Another reminder that providers in other countries are facing even more dire challenges.

The UK Government has published new guidelines saying aged care homes must accept residents who have tested positive for COVID-19.

The guidance also says hospitals will not routinely test residents sent to aged care homes – so managers will not know if returning residents are infectious but asymptomatic.

“Some [returning] patients may have Covid-19, whether symptomatic or asymptomatic,” it reads. “All of these patients can be safely cared for in a care home if this guidance is followed.”

Furthermore, the guidelines say that not all residents will be tested if a home has more than one symptomatic resident – instead the health protection teams can arrange swabbing for up to five residents to confirm an outbreak.

“Testing all cases is not required as this would not change the subsequent management of an outbreak,” it adds.

Understandably, managers have hit the roof.

Simon Whalley, the owner of Birtley House in Bramley, Surrey, told The Guardian the guidance had been issued with a “complete lack of real understanding and no attempt to understand what the care sector can and cannot do”.

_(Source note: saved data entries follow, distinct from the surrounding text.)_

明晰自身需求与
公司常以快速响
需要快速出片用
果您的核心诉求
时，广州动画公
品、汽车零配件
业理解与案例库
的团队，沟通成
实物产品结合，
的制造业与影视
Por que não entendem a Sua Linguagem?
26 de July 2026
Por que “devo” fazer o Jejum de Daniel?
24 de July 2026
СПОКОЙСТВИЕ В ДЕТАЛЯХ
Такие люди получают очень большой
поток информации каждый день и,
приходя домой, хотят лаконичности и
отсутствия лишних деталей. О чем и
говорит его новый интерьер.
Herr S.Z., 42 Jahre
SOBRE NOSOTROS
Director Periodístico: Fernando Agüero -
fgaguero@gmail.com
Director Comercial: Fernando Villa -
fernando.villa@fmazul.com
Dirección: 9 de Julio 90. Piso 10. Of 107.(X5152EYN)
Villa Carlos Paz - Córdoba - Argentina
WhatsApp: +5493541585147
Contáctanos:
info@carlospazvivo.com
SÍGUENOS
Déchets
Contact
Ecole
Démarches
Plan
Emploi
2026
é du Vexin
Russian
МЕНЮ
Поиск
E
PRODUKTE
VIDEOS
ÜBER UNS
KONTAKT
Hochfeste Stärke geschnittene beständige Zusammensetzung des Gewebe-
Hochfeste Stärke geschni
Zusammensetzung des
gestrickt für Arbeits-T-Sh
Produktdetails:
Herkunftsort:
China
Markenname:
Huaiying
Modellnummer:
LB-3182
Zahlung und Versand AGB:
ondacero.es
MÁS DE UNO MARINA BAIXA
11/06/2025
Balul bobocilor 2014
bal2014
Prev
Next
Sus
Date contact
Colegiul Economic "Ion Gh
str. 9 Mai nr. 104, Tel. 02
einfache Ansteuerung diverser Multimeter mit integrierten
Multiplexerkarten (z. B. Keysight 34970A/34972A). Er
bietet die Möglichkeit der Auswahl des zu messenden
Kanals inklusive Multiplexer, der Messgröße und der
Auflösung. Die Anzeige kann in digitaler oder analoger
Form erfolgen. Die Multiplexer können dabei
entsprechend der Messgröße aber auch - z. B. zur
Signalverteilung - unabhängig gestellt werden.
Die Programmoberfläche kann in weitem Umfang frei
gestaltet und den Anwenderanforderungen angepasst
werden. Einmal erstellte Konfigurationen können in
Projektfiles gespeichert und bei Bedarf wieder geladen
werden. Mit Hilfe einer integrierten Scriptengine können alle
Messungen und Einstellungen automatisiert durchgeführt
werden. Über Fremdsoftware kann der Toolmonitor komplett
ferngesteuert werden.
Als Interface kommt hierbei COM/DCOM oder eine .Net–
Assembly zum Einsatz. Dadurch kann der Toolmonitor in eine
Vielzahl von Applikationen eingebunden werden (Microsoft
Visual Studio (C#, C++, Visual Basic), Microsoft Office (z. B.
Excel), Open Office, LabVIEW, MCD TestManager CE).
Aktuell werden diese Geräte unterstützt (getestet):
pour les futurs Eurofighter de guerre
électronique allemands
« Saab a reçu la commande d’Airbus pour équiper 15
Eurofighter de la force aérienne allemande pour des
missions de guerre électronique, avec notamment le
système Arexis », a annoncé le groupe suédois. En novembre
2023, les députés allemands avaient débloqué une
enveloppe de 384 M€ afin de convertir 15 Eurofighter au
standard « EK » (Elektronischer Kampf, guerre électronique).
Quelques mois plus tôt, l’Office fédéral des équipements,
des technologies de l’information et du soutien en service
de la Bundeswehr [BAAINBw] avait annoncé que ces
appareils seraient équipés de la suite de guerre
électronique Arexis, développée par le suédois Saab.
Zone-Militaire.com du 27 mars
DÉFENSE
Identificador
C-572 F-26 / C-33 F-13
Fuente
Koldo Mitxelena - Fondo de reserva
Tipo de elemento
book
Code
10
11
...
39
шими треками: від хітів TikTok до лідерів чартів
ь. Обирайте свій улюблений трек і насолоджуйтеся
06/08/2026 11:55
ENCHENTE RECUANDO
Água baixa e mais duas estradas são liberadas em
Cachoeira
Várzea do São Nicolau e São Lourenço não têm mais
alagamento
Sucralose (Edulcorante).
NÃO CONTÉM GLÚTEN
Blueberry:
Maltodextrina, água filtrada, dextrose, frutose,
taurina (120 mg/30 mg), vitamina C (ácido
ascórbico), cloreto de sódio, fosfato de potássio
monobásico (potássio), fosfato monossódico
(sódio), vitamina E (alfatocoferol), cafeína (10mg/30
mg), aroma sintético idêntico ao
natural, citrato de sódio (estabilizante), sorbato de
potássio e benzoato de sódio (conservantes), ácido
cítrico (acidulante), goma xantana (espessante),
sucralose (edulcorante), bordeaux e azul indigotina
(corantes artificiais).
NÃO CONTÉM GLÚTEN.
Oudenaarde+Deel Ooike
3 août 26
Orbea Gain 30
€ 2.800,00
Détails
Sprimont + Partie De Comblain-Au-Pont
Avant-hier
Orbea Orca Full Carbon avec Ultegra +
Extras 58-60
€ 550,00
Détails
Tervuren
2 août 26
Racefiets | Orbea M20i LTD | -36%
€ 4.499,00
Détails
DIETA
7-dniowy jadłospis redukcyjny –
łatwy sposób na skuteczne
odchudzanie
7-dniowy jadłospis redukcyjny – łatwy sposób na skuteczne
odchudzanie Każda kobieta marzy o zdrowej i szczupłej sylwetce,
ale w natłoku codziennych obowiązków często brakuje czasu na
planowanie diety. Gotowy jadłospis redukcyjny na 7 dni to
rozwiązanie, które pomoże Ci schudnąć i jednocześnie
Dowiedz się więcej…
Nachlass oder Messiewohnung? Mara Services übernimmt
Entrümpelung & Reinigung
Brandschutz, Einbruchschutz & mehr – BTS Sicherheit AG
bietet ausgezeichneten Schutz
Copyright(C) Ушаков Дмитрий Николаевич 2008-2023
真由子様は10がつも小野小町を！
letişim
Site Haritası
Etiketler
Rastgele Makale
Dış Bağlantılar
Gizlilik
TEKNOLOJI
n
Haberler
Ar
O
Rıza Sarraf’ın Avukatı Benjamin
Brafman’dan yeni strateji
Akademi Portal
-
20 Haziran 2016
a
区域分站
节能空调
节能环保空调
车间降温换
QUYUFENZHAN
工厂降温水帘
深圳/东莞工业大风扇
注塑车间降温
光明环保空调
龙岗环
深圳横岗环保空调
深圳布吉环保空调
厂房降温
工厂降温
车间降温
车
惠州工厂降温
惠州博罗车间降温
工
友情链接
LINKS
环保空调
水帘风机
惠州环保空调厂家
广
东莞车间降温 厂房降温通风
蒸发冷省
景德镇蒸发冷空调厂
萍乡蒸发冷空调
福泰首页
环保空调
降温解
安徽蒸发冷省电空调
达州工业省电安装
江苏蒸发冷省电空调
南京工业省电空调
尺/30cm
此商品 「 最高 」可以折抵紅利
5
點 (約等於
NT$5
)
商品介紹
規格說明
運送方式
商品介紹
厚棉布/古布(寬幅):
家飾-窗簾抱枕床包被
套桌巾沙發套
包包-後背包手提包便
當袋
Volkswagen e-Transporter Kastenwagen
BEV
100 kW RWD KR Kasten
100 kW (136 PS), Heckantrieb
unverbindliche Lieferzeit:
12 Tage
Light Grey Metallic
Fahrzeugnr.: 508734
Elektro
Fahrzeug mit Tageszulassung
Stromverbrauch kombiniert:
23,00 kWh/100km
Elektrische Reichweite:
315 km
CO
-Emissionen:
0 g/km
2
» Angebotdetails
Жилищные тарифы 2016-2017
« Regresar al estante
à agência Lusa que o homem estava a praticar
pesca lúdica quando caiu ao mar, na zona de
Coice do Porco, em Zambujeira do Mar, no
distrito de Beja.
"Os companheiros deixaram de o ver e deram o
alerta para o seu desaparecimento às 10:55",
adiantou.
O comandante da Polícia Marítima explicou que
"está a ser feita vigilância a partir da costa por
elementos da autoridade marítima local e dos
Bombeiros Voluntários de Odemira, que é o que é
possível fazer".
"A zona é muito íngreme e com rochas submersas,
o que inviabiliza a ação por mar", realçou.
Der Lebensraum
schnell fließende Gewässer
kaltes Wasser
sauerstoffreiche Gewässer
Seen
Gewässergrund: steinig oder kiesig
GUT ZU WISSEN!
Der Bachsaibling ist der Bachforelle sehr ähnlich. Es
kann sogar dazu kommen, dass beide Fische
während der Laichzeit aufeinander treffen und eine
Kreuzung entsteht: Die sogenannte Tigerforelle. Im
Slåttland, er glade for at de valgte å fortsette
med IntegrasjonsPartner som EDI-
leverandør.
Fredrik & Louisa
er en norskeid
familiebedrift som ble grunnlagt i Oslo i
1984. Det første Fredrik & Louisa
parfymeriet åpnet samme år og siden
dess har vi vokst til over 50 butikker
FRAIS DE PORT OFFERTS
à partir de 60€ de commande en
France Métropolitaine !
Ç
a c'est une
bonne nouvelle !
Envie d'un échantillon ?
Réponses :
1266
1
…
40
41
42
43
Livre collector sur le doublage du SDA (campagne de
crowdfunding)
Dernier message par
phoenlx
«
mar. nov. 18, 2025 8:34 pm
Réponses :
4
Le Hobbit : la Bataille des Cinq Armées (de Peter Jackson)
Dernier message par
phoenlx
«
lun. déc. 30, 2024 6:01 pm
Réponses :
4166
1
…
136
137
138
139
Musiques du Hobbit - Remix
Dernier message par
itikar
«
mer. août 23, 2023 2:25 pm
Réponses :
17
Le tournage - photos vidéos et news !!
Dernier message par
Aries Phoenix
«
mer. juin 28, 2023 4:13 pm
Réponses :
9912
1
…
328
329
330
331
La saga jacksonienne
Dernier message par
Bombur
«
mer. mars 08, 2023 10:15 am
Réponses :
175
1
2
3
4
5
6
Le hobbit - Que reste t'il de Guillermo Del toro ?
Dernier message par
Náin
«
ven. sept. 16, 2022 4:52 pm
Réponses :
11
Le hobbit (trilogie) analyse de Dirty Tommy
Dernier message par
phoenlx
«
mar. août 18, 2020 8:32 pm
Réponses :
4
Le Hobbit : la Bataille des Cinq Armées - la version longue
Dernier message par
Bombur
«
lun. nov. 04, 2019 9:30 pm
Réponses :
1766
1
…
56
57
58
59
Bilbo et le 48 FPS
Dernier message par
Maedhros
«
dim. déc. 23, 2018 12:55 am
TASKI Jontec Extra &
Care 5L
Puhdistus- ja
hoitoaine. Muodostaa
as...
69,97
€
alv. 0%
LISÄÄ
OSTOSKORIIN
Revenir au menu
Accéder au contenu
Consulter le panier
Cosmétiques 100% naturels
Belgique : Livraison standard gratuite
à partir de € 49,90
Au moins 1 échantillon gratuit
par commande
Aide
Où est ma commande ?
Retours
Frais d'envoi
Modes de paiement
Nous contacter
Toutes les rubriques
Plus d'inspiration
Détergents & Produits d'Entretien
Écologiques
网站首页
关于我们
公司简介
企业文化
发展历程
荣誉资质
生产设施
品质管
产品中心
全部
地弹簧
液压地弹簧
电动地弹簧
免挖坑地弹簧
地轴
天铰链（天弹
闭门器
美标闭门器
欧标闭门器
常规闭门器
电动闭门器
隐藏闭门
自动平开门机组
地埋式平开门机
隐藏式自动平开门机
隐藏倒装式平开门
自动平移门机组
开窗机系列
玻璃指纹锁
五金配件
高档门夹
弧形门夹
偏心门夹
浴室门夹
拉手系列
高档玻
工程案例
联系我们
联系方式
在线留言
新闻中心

“They’re just expecting us to cope without giving us any support at all,” he added. “Our first responsibility is to the residents we currently have. You can’t just put a new resident in an empty room next to a resident who is clear of the infection. And what about the ambulance people who bring the resident into the home? We won’t know if they’re contagious either.”

Another anonymous manager of a home in Buckinghamshire said she would resign or refuse to follow the guidelines.

“Why would I risk the lives of all my residents, not to mention my family and my staff and their families?” she said.

An impossible situation for managers – follow the guidelines knowing they may be responsible for bringing the virus into their homes, or quit and leave vulnerable residents and stressed staff to fend for themselves?